#### ASSIGNMENT
Repeat the following entries verbatim, apart from the pictures.

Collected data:
_ _ _

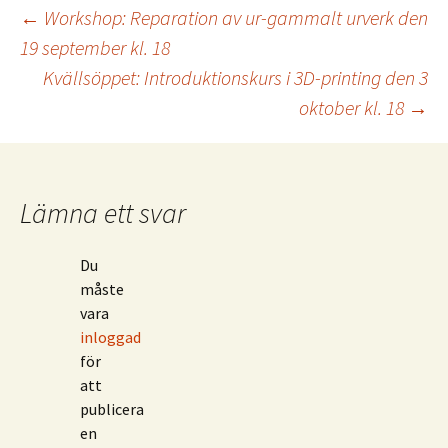
Inläggsnavigering
←
Workshop: Reparation av ur-gammalt urverk den
19 september kl. 18
Kvällsöppet: Introduktionskurs i 3D-printing den 3
oktober kl. 18
→
Lämna ett svar
Du
måste
vara
inloggad
för
att
publicera
en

_ _ _

#### RESULT OF THIS TASK
Inläggsnavigering
←
Workshop: Reparation av ur-gammalt urverk den
19 september kl. 18
Kvällsöppet: Introduktionskurs i 3D-printing den 3
oktober kl. 18
→
Lämna ett svar
Du
måste
vara
inloggad
för
att
publicera
en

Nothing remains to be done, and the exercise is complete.